3. You Will Eat Less. Have you ever noticed that you eat more when you are tired? In a small but striking  Mayo Clinic study, sleep-deprived subjects ate 549 calories per day more than their better-rested counterparts and did not burn more calories. And in another study, women who slept fewer then six hours per night or more than nine hours per night were more likely to gain 11 pounds. It’s pretty simple: when I am tired, I seek out food to help keep me going, using carbohydrates as a stimulant. In addition, my will-power is weaker when I am tired, so when the urge to eat arises, I am more likely to give in.

These are only a few of the more compelling reasons to get enough sleep, but how do you actually make yourself go to bed?

Three Tips to Help You Get More Sleep

1. Turn off the t.v./computer/tablet. After dinner and the kids are in bed, many people relax in front of the television or check email and surf the net. Nothing wrong with that. Or is there? It turns out that the glow of the screen actually stimulates your brain to be wakeful by limiting the production of melatonin, according to research. In addition, if you get engrossed in a program or checking people’s Facebook status, you can blow blow right through your bedtime. Experts recommend turning off your screen one hour before bedtime.

2. Set an alarm. Most of us use an alarm to get up, but it can be very helpful to set an alarm to remind you to go to bed. Set your alarm for 30-60 minutes before bedtime so that you can wind down with a calming routine and be ready to sleep by your chosen bedtime (which should be seven to eight hours before you need to get up).

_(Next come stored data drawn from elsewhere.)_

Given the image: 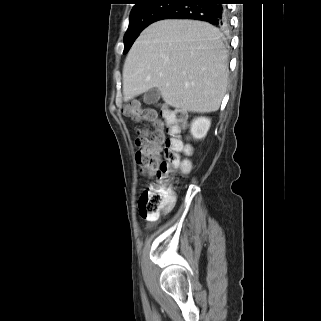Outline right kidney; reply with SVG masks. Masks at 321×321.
Instances as JSON below:
<instances>
[{"mask_svg":"<svg viewBox=\"0 0 321 321\" xmlns=\"http://www.w3.org/2000/svg\"><path fill=\"white\" fill-rule=\"evenodd\" d=\"M211 125V120L206 117L194 119L190 126V133L194 139H202L206 136Z\"/></svg>","mask_w":321,"mask_h":321,"instance_id":"ca27d5eb","label":"right kidney"}]
</instances>
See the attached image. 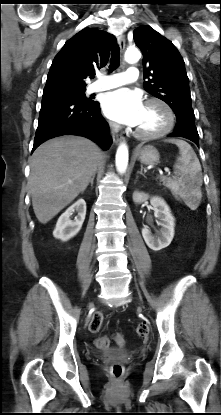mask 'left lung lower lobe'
<instances>
[{
  "mask_svg": "<svg viewBox=\"0 0 221 415\" xmlns=\"http://www.w3.org/2000/svg\"><path fill=\"white\" fill-rule=\"evenodd\" d=\"M168 137H183L199 146V135L195 126V116L184 115L178 117L175 130Z\"/></svg>",
  "mask_w": 221,
  "mask_h": 415,
  "instance_id": "left-lung-lower-lobe-1",
  "label": "left lung lower lobe"
}]
</instances>
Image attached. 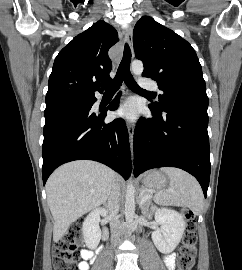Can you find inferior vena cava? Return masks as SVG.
Segmentation results:
<instances>
[{
  "mask_svg": "<svg viewBox=\"0 0 242 270\" xmlns=\"http://www.w3.org/2000/svg\"><path fill=\"white\" fill-rule=\"evenodd\" d=\"M120 187L114 183L108 196L107 212H109V221L111 228V241L116 245L120 240L121 223L117 217L119 211Z\"/></svg>",
  "mask_w": 242,
  "mask_h": 270,
  "instance_id": "inferior-vena-cava-1",
  "label": "inferior vena cava"
}]
</instances>
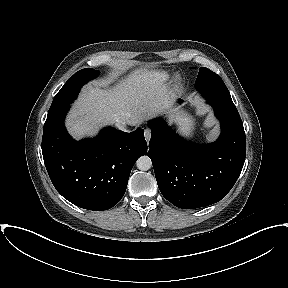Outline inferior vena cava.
<instances>
[{"instance_id": "602c4592", "label": "inferior vena cava", "mask_w": 288, "mask_h": 288, "mask_svg": "<svg viewBox=\"0 0 288 288\" xmlns=\"http://www.w3.org/2000/svg\"><path fill=\"white\" fill-rule=\"evenodd\" d=\"M116 126H117V128H118L119 130L127 131L124 124L116 123Z\"/></svg>"}]
</instances>
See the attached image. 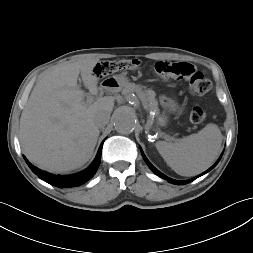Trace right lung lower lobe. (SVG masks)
I'll list each match as a JSON object with an SVG mask.
<instances>
[{"mask_svg": "<svg viewBox=\"0 0 253 253\" xmlns=\"http://www.w3.org/2000/svg\"><path fill=\"white\" fill-rule=\"evenodd\" d=\"M102 146H103V142L98 150L95 160L87 169H85L84 171H82L80 173L68 175V176L52 175V174H49L45 171H41L38 168H36L35 166L31 165L26 160L25 156H24V159L26 160L30 169L40 179L44 180L45 182H47L51 185L59 187V188H69V187H75V186L82 185L83 183H85L86 181H88L90 178H92L95 175V173L100 165V162H101Z\"/></svg>", "mask_w": 253, "mask_h": 253, "instance_id": "1", "label": "right lung lower lobe"}]
</instances>
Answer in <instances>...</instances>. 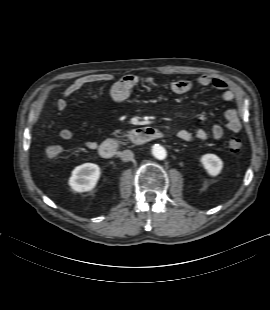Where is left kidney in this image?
Wrapping results in <instances>:
<instances>
[{"mask_svg":"<svg viewBox=\"0 0 270 310\" xmlns=\"http://www.w3.org/2000/svg\"><path fill=\"white\" fill-rule=\"evenodd\" d=\"M200 161L207 173L211 176H217L223 168L222 160L215 154H205L201 157Z\"/></svg>","mask_w":270,"mask_h":310,"instance_id":"obj_1","label":"left kidney"}]
</instances>
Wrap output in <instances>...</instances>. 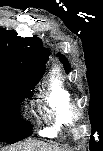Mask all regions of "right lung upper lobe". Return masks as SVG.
Masks as SVG:
<instances>
[{"label": "right lung upper lobe", "mask_w": 103, "mask_h": 151, "mask_svg": "<svg viewBox=\"0 0 103 151\" xmlns=\"http://www.w3.org/2000/svg\"><path fill=\"white\" fill-rule=\"evenodd\" d=\"M49 55L36 35L21 39L14 31L0 30V79L9 86L21 87L41 78Z\"/></svg>", "instance_id": "cb5924a9"}]
</instances>
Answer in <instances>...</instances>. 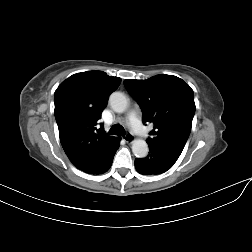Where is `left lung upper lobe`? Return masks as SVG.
Returning a JSON list of instances; mask_svg holds the SVG:
<instances>
[{"mask_svg": "<svg viewBox=\"0 0 252 252\" xmlns=\"http://www.w3.org/2000/svg\"><path fill=\"white\" fill-rule=\"evenodd\" d=\"M124 84L141 107L143 122L154 124L147 143L181 154L196 109L191 87L173 75H157L147 80L126 79Z\"/></svg>", "mask_w": 252, "mask_h": 252, "instance_id": "left-lung-upper-lobe-1", "label": "left lung upper lobe"}]
</instances>
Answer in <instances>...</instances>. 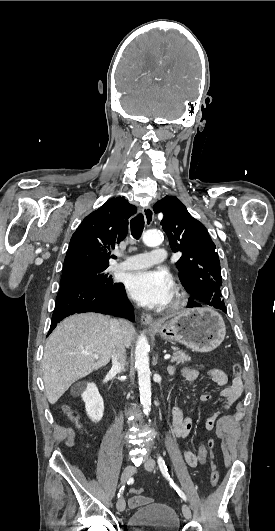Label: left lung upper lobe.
I'll use <instances>...</instances> for the list:
<instances>
[{
	"mask_svg": "<svg viewBox=\"0 0 275 531\" xmlns=\"http://www.w3.org/2000/svg\"><path fill=\"white\" fill-rule=\"evenodd\" d=\"M163 213L161 225L173 252H181L176 262L179 278L190 294L188 307L201 306V301L226 312L221 294V269L218 253L205 226L187 211L176 197L166 196L154 207Z\"/></svg>",
	"mask_w": 275,
	"mask_h": 531,
	"instance_id": "1",
	"label": "left lung upper lobe"
}]
</instances>
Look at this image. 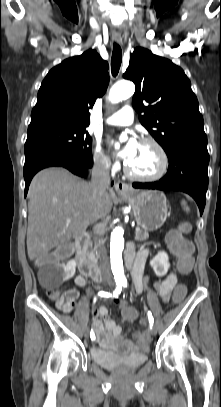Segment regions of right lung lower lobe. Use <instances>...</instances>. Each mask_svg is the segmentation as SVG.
Here are the masks:
<instances>
[{
  "mask_svg": "<svg viewBox=\"0 0 221 407\" xmlns=\"http://www.w3.org/2000/svg\"><path fill=\"white\" fill-rule=\"evenodd\" d=\"M93 165L85 163L69 153L56 148H38L26 155L23 169L25 179V196L27 195L29 184L33 176L41 169L51 166H61L72 173L86 177Z\"/></svg>",
  "mask_w": 221,
  "mask_h": 407,
  "instance_id": "right-lung-lower-lobe-1",
  "label": "right lung lower lobe"
}]
</instances>
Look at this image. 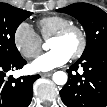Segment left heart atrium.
I'll return each mask as SVG.
<instances>
[{
  "instance_id": "39dd6f15",
  "label": "left heart atrium",
  "mask_w": 107,
  "mask_h": 107,
  "mask_svg": "<svg viewBox=\"0 0 107 107\" xmlns=\"http://www.w3.org/2000/svg\"><path fill=\"white\" fill-rule=\"evenodd\" d=\"M70 55L61 49H52L49 52L39 56L33 63L32 68L35 71L47 72L54 68L66 64Z\"/></svg>"
}]
</instances>
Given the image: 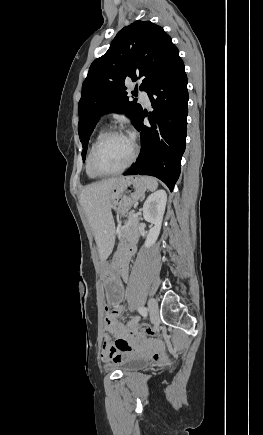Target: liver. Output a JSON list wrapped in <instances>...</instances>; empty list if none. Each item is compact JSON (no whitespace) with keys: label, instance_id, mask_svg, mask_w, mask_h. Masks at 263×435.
Returning <instances> with one entry per match:
<instances>
[{"label":"liver","instance_id":"1","mask_svg":"<svg viewBox=\"0 0 263 435\" xmlns=\"http://www.w3.org/2000/svg\"><path fill=\"white\" fill-rule=\"evenodd\" d=\"M121 178H110L86 186L80 204L94 233L101 261L111 254L115 243V224L111 212V189Z\"/></svg>","mask_w":263,"mask_h":435}]
</instances>
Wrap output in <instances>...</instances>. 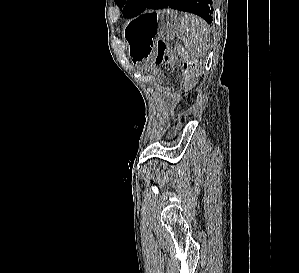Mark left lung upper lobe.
<instances>
[{
  "mask_svg": "<svg viewBox=\"0 0 299 273\" xmlns=\"http://www.w3.org/2000/svg\"><path fill=\"white\" fill-rule=\"evenodd\" d=\"M149 0H115L119 7H123V15L126 18L141 14L146 9Z\"/></svg>",
  "mask_w": 299,
  "mask_h": 273,
  "instance_id": "5c2ea615",
  "label": "left lung upper lobe"
}]
</instances>
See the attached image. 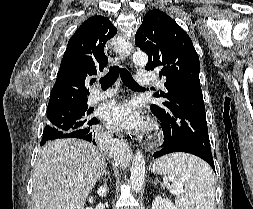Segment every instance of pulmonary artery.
<instances>
[{
    "label": "pulmonary artery",
    "mask_w": 253,
    "mask_h": 209,
    "mask_svg": "<svg viewBox=\"0 0 253 209\" xmlns=\"http://www.w3.org/2000/svg\"><path fill=\"white\" fill-rule=\"evenodd\" d=\"M136 81L140 85H146L151 83L152 77L149 71H140L137 73ZM115 95L113 90L107 91H96L92 93L89 97V103H97L102 100L109 99Z\"/></svg>",
    "instance_id": "1"
}]
</instances>
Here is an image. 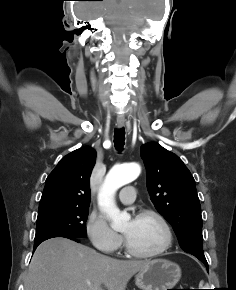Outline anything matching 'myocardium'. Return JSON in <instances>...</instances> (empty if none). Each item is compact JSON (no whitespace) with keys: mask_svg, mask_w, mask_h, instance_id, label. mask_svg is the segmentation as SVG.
<instances>
[{"mask_svg":"<svg viewBox=\"0 0 236 290\" xmlns=\"http://www.w3.org/2000/svg\"><path fill=\"white\" fill-rule=\"evenodd\" d=\"M139 217H153V218H155L159 222V224L161 225V227L164 231L165 240H164L163 244L158 249L151 251V252H142V251H138V250L134 249L130 245V243L128 242L127 238L125 237L126 251L131 256L136 257V258H142V259H151V258H155V257L162 255L164 252H166L171 247L172 241H173V233H172V229H171L168 221L160 212H158L154 209H143V210L139 211L136 218H139Z\"/></svg>","mask_w":236,"mask_h":290,"instance_id":"obj_1","label":"myocardium"}]
</instances>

3. Skip the afternoon coffee. Caffeine stays in your system for anywhere from three to twelve hours, so if you are in the habit of a mid-afternoon pick-me-up, you have been loading your body with a stimulant that may keep on giving until well in the evening. Instead, if your energy is flagging, work standing up, take a walk around the block or around your office, or do 20 jumping jacks. By the way, though alcohol may make you sleepy, it too can interfere with sleep, so watch alcohol intake as well.